**Task to complete**: A verbatim copy of all the data is required; the pictures should not appear in it.

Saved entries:
----
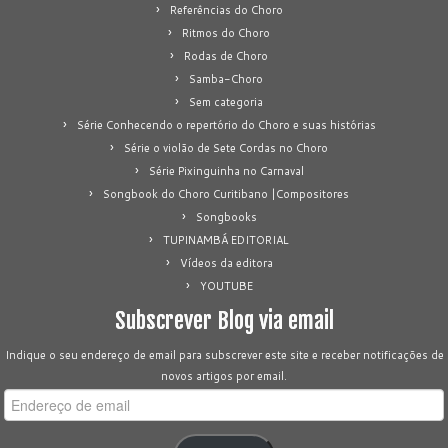
Referências do Choro
Ritmos do Choro
Rodas de Choro
Samba-Choro
Sem categoria
Série Conhecendo o repertório do Choro e suas histórias
Série o violão de Sete Cordas no Choro
Série Pixinguinha no Carnaval
Songbook do Choro Curitibano |Compositores
Songbooks
TUPINAMBÁ EDITORIAL
Vídeos da editora
YOUTUBE
Subscrever Blog via email
Indique o seu endereço de email para subscrever este site e receber notificações de
novos artigos por email.
Endereço
de
email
----
**Reply**:
Referências do Choro
Ritmos do Choro
Rodas de Choro
Samba-Choro
Sem categoria
Série Conhecendo o repertório do Choro e suas histórias
Série o violão de Sete Cordas no Choro
Série Pixinguinha no Carnaval
Songbook do Choro Curitibano |Compositores
Songbooks
TUPINAMBÁ EDITORIAL
Vídeos da editora
YOUTUBE
Subscrever Blog via email
Indique o seu endereço de email para subscrever este site e receber notificações de
novos artigos por email.
Endereço
de
email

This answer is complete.